Little Bird Trinket Boxes

Today’s post is a perhaps confused rambling on about a craft project–making little bird trinket boxes–written while under the effects of spring delirium. I’ve just been wandering in the garden, thrilling over every little perfect shoot emerging, at the emerald green of the thyme, of the tiny, fresh leaves on the pear tree, and the jeweled perfection of a small crowd of blooming iris . . .  So if I sound distracted, I’ll blame it on spring!

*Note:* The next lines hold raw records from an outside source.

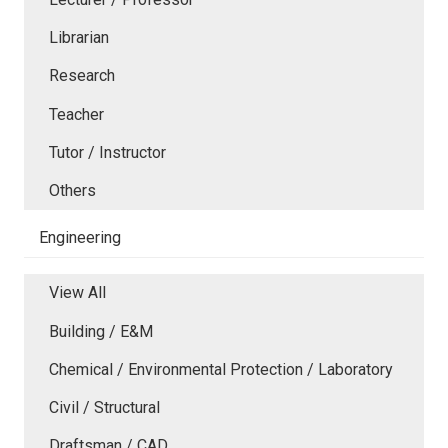
Librarian
Research
Teacher
Tutor / Instructor
Others
Engineering
View All
Building / E&M
Chemical / Environmental Protection / Laboratory
Civil / Structural
Draftsman / CAD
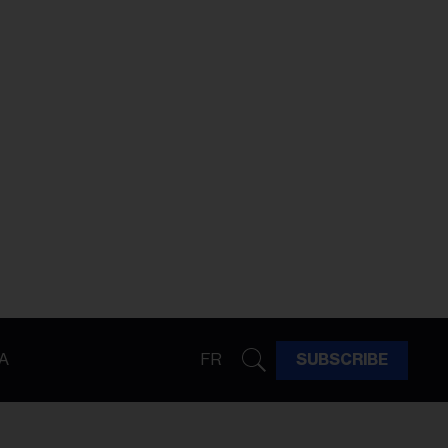
A
FR
SUBSCRIBE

I’ve been thinking a lot about birds lately, and how, when I was young, I never really noticed how miraculous they are. I took for granted that they levitate, look like flawless jewels, can migrate thousands of miles using invisible roads, sing music as though from heaven, grace us with the soft sound of their wings, build astonishing  nests, perhaps using the Milky Way galaxy as their model, bring us the joy of their nestlings, and connect us, sad earthbound creatures that we are, to the sky.  So I’ve been thinking about them.

And on a more mundane level, when I was in a craft store the other day, and ran across a packet of bird and butterfly “rub-ons,” I purchased them and some paper maché boxes, and made little bird trinket boxes. If you’ve never used “rub-ons,” they are a bit like decals, only better. They come in a sheet (from The Paper Studio, for $2.99), and you cut out your motif and rub it onto your painted wood or paper maché box, using a plastic coin. You may have to search for the rub-ons  among the scrapbooking supplies.

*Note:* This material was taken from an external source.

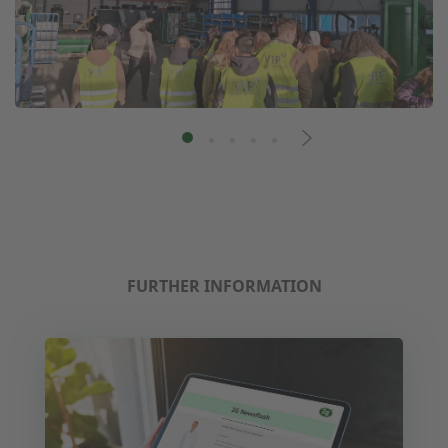
FURTHER INFORMATION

Supplies: small, paper maché boxes (should cost about $1.00), cream-colored acrylic paint, acrylic sealer, and rub-ons.

How to: Paint the box and lid with the sealer. This will help the colored paint go on more smoothly. When the sealer is dry, paint with two or three thin coats of the cream-colored acrylic paint. Allow to dry thoroughly. Cut out the desired motif, and experiment with how you want it positioned on the lid. Use the plastic “coin” to rub the motif on to the painted lid. You can lightly sand the edges of the lid, to look a bit worn.

I also cut out some motifs from a paper lace doily and glued them to each trinket box. This was fun, but not obligatory.